Caspar Hare, affiliate dean of SERC and professor of philosophy, launched the prize in 2023. He says that the article of the prize was “to encourage MIT college students to consider what they’re doing, not simply when it comes to advancing computing-related applied sciences, but in addition when it comes to how the selections they make could or could not work to our collective profit.”
He emphasised that the Envisioning the Way forward for Computing prize will proceed to stay “fascinating and essential” to the MIT neighborhood. There are plans in place to tweak subsequent yr’s contest, providing extra alternatives for workshops and steering for these taken with submitting essays.
“Everybody is worked up to proceed this for so long as it stays related, which may very well be without end,” he says, suggesting that in years to come back the prize may give us a collection of historic snapshots of what computing-related applied sciences MIT college students discovered most compelling.
“Computing-related know-how goes to be reworking and altering the world.
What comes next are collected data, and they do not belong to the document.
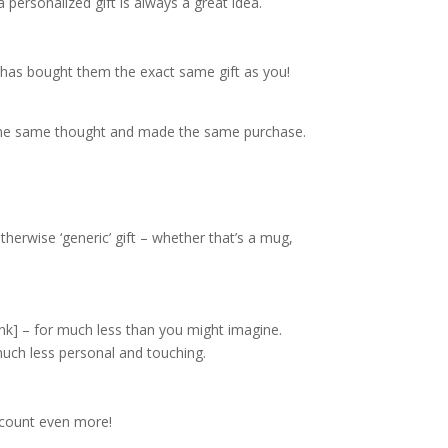
personalized gift is always a great idea.
t has bought them the exact same gift as you!
had the same thought and made the same purchase.
herwise ‘generic’ gift – whether that’s a mug,
ink]
– for much less than you might imagine.
much less personal and touching.
y count even more!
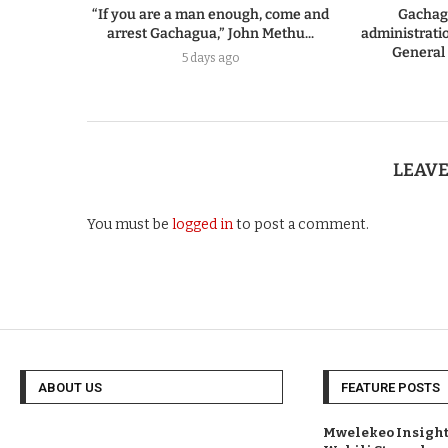
“If you are a man enough, come and
Gachag
arrest Gachagua,” John Methu...
administratio
General
5 days ago
LEAV
You must be
logged in
to post a comment.
ABOUT US
FEATURE POSTS
Mwelekeo Insights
MIT college students will stay an enormous a part of that.”
Crowning a winner
As a part of a two-stage analysis course of, all of the submitted essays had been reviewed anonymously by a committee of school members from the faculty, SHASS, and the Division of City Research and Planning. The judges moved ahead three finalists primarily based on the papers that had been deemed to be probably the most articulate, thorough, grounded, imaginative, and provoking.
In early Could, a live awards ceremony was held the place the finalists had been invited to offer 20-minute displays on their entries and took questions from the viewers. Practically 140 MIT neighborhood members, relations, and buddies attended the ceremony in assist of the finalists. The viewers members and judging panel requested the presenters difficult and considerate questions on the societal impression of their fictional computing applied sciences.
A last tally, which comprised 75 p.c of their essay rating and 25 p.c of their presentation rating, decided the winner.
This yr’s judging panel included:
- Marzyeh Ghassemi, affiliate professor in electrical engineering and laptop science;
- Caspar Hare, affiliate dean of SERC and professor of philosophy;
- Jason Jackson, affiliate professor in political economic system and concrete planning;
- Brad Skow, professor of philosophy;
- Armando Photo voltaic-Lezama, affiliate director and chief working officer of the MIT Pc Science and Synthetic Intelligence Laboratory; and
- Nikos Trichakis, interim affiliate dean of SERC and affiliate professor of operations administration.
The judges additionally awarded $5,000 to the 2 runners-up: Martin Staadecker, a graduate scholar within the Expertise and Coverage Program within the Institute for Knowledge, Methods, and Society, for his essay on a fictional token-based system to trace fossil fuels, and Juan Santoyo, a PhD candidate within the Division of Mind and Cognitive Sciences, for his brief story of a field-deployed AI designed to assist the psychological well being of troopers in instances of battle. As well as, eight honorable mentions had been acknowledged, with every receiving a money prize of $1,000.